Terror Vision is curdled to present Jim Manzie’s original score for 1987’s From a Whisper to a Scream, also known as The Offspring! Possessed by the beloved spirit of classic horror anthologies like Tales From the Crypt and Creepshow, the lovably lo-fi From a Whisper to a Scream captures Vincent Price in his final horror role as the librarian of Oldfield, Tennessee, a town where homicidal compulsions are something of a traditional family value.

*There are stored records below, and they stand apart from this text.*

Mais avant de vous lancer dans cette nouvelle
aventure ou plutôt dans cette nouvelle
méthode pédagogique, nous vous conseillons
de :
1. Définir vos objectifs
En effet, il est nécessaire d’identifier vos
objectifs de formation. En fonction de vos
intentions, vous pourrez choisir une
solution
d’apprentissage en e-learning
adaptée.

Through the gleefully taboo-laden course of the film’s four tales, as presented by Price, of course, and in a frame story well worth remembering, Manzie’s variety of approach balances a unique voice for each of the film’s vignettes with a defining near-claustrophobic minimalism that effectively enfolds its lot of unfortunate outcasts within the murky history of Oldfield proper. Melodically, Manzie’s score is reverent of its own forebears in kind, as it turns through moods as disparate as the droning dread of Hammer-esque organ fugues and the far-out tribal mysticism of some of Lucio Fulci’s more exotic resurrections.

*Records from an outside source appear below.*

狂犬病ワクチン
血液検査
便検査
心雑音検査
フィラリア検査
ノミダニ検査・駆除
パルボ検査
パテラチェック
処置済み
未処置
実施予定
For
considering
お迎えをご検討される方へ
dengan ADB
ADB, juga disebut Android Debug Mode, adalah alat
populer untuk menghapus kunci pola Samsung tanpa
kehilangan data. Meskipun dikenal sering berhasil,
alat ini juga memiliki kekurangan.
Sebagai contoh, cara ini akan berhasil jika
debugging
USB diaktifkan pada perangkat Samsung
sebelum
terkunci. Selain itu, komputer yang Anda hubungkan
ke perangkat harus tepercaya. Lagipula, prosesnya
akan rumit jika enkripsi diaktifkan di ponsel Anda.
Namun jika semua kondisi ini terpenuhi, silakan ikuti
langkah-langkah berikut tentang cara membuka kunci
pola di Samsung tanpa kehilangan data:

Technically, however, Manzie relies on a simplified electronic palette and a spartan sense of orchestration that lends From a Whisper to a Scream a kind of minimal dread that, while reflecting the classic tones of bygone horror eras, brings along a dynamic sensibility more akin to the increasingly homemade minimal electronic music of the late 1980s (the specific appreciation of which has become something of an industry in today’s vinyl culture). In Manzie’s Oldfield, tense heartbeat rhythms punctuate arpeggios that bubble like molasses, ghostly guitar chords hum over the beat of forgotten folk rituals, and hypnotic whistle pitches sing the ominous song of the town’s dark past from a hundred treetop perches. Altogether, Manzie’s work stitches together an excellent tapestry of terror that understandably has yet to vacate the day-glo-addled midnight memories of a generation of horror fans.

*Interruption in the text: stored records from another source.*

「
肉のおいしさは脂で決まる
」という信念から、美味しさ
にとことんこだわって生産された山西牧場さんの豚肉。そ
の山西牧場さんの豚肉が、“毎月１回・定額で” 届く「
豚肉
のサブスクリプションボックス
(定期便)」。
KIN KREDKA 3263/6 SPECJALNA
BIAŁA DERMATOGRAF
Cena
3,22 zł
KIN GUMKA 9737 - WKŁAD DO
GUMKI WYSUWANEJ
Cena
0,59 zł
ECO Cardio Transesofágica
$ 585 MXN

Representing Manzie’s first effort for a major production before going to do work on films like Tales from the Darkside, Texas Chainsaw Massacre III, and Night of the Demons 2, the score for From a Whisper to a Scream can be described in similar terms as its host subject; as a humble but standout piece of work that makes remarkably more of itself than the apparent sum of its simple parts. With this year seeing the release of a documentary on the making of the film, it’s only fair to acknowledge that Oldfield’s mysterious seed of evil has undoubtedly bedded itself forever into the consciousness of many life-long horror lovers. Luckily, where it drove Oldfield’s residents to such depths of depravity, it’s only helped to take fans of From a Whisper to a Scream to the heights of horror and back.